This clear plastic template has fourteen holes in it. A scale of tenths of an inch across the top has 57 divisions (i.e. it is 5 7/10” long), and a scale of sixths of an inch along the left side has twenty-three divisions (i.e. it is 3 5/6” long). Scales of centimeters are across the bottom and along the right side. A mark on the template reads: ICL. Another one reads: CES. A third one reads: NCC DATA PROCESSING STANDARDS.
The template was distributed by the English firm ICL and, according to the accession file, was used by Dr. Shaw in the 1960s. The British firm of ICL or International Computers Ltd. was formed by a 1968 merger.

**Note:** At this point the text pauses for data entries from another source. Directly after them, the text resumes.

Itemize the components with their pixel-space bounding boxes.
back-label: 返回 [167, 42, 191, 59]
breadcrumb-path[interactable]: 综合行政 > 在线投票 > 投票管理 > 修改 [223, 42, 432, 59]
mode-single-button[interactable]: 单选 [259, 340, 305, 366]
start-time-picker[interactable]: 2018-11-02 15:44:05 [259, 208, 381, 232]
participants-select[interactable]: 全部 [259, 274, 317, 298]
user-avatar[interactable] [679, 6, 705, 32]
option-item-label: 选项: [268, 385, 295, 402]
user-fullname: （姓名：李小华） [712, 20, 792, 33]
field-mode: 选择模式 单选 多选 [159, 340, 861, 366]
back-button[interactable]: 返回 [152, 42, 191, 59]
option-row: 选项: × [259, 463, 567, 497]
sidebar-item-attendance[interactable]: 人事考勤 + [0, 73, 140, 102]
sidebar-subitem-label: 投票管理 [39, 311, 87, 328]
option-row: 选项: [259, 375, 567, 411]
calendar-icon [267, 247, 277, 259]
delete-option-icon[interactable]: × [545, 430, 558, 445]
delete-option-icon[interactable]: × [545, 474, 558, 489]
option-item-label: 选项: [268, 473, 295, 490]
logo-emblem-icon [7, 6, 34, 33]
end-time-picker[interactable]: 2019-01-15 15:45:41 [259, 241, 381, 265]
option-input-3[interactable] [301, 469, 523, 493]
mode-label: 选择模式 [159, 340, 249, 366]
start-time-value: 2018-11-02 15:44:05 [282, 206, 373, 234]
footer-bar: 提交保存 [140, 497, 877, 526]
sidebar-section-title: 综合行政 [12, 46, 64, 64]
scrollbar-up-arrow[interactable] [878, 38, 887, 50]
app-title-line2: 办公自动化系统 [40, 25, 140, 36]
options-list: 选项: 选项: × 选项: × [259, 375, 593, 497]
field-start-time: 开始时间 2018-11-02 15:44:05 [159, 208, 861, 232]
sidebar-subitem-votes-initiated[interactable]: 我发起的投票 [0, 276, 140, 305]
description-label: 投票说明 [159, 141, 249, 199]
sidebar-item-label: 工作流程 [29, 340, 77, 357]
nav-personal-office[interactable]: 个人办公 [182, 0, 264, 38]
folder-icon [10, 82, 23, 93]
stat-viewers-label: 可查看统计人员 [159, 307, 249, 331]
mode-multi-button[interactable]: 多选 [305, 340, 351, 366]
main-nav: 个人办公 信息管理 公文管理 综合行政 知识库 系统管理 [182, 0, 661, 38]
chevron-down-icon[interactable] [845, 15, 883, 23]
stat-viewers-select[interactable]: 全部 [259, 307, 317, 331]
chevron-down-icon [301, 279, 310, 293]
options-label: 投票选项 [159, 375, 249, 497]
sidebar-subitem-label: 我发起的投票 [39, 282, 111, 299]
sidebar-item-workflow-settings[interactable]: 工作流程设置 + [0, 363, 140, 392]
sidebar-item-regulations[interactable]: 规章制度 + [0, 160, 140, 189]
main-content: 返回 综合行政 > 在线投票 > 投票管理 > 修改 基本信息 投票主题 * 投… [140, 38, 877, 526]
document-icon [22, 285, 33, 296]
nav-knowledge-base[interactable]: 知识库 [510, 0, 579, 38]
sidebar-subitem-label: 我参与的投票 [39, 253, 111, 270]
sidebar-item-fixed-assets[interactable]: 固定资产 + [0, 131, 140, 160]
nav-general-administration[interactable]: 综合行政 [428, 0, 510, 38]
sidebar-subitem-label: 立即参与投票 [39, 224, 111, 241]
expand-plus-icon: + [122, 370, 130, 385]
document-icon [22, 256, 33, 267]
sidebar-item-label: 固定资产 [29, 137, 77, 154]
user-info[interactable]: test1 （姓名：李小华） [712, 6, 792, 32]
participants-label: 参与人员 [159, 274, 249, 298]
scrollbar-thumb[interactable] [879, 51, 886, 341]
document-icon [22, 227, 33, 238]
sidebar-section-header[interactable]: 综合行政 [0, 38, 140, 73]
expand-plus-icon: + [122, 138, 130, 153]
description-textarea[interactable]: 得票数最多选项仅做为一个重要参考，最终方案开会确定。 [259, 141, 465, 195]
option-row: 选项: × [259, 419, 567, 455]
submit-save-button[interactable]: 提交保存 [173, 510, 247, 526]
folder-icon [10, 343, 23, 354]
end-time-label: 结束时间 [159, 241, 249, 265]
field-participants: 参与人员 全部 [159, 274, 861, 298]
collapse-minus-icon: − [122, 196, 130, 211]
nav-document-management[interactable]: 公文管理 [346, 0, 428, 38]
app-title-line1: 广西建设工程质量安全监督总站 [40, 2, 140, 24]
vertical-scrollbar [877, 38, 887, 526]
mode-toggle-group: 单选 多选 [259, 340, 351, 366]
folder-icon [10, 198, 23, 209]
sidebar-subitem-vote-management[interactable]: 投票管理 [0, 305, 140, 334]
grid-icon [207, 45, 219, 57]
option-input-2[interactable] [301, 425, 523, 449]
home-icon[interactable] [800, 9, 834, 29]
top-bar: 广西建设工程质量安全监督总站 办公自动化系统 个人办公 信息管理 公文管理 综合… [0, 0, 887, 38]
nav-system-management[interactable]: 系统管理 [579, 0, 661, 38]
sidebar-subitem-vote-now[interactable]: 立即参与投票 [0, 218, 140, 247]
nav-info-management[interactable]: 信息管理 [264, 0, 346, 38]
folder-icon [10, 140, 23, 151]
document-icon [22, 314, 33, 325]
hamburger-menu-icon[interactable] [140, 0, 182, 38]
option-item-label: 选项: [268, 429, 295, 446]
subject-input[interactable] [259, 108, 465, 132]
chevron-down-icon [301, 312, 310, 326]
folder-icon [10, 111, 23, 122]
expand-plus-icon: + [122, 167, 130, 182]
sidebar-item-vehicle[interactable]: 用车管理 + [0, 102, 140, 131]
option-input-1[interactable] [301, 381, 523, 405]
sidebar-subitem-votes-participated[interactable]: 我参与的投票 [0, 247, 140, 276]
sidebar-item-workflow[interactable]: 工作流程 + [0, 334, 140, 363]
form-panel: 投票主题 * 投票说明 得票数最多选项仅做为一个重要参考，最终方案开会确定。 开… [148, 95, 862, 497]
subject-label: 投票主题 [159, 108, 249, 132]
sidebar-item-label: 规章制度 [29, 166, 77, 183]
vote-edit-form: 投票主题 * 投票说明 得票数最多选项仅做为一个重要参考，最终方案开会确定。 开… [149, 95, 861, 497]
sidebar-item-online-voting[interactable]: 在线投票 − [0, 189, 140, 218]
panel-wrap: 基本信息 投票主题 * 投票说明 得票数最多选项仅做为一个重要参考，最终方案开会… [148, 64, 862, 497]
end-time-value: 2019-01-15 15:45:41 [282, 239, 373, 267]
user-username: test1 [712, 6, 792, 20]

The forms shown on the template are those advocated by the National Computer Center in Manchester, England, in a 1977 report.
Born in England, Mildred Shaw graduated from the teacher’s college at the University of London in 1966, obtained a B.Sc. in mathematical sciences, and then took an M. Sc. in computer science, graduating in 1972. She became the Coordinator of the Mathematics and Computer Science Department at Middlesex Polytechnic (then Trent Park College) in London. She obtained her Ph.D. in psychology from Brunel University in 1978. In 1984, she moved to Canada, first teaching at York University in Toronto and then becoming a Professor of Computer Science at the University of Calgary.
References:
Accession file.
National Computing Centre Ltd., Data Processing Documentation Standards, Manchester, England, 1977.
Robert Hadden Mole, “Mildred Shaw: A Core Constructivist,” Constructivist Chronicle, vol. 3, #1, Winter, 1999.